DATA →
_ _ _

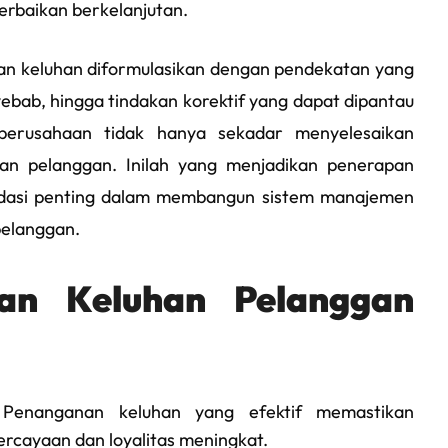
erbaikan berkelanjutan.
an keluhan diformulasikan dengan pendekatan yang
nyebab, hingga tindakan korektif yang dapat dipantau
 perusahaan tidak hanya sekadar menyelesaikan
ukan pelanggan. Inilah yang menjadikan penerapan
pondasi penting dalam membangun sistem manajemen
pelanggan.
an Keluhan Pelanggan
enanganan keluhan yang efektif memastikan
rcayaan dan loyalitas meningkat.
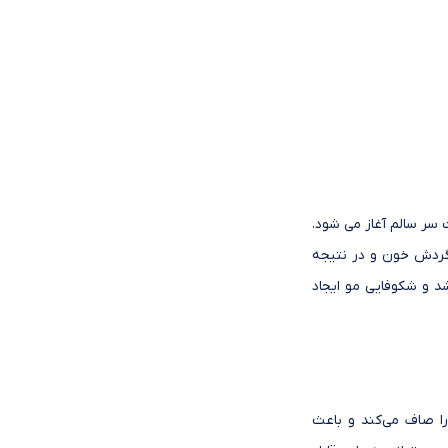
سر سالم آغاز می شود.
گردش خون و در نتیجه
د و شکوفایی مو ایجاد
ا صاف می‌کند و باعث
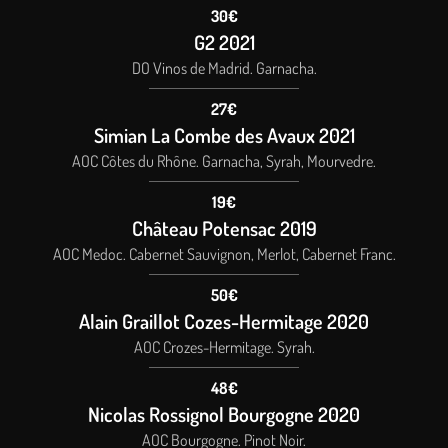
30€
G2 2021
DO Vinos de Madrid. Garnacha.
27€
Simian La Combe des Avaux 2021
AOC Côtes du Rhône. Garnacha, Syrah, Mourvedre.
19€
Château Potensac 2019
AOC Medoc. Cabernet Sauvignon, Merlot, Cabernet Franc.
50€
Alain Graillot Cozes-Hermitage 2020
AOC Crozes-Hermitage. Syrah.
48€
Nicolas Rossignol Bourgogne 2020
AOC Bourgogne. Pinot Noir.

_ _ _

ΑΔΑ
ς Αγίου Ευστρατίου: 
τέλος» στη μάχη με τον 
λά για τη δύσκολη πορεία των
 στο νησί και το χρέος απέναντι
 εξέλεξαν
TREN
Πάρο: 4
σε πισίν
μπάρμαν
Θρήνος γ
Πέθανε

_ _ _

YOUR INSTRUCTIONS → Produce an exact reproduction of the listing above, limited to the lines starting at the line with "erbaikan berkelanjutan." and ending at the line with "AOC Bourgogne. Pinot Noir.", both kept, with every picture left out.

ANSWER BOX →
erbaikan berkelanjutan.
an keluhan diformulasikan dengan pendekatan yang
nyebab, hingga tindakan korektif yang dapat dipantau
 perusahaan tidak hanya sekadar menyelesaikan
ukan pelanggan. Inilah yang menjadikan penerapan
pondasi penting dalam membangun sistem manajemen
pelanggan.
an Keluhan Pelanggan
enanganan keluhan yang efektif memastikan
rcayaan dan loyalitas meningkat.
سر سالم آغاز می شود.
گردش خون و در نتیجه
د و شکوفایی مو ایجاد
ا صاف می‌کند و باعث
30€
G2 2021
DO Vinos de Madrid. Garnacha.
27€
Simian La Combe des Avaux 2021
AOC Côtes du Rhône. Garnacha, Syrah, Mourvedre.
19€
Château Potensac 2019
AOC Medoc. Cabernet Sauvignon, Merlot, Cabernet Franc.
50€
Alain Graillot Cozes-Hermitage 2020
AOC Crozes-Hermitage. Syrah.
48€
Nicolas Rossignol Bourgogne 2020
AOC Bourgogne. Pinot Noir.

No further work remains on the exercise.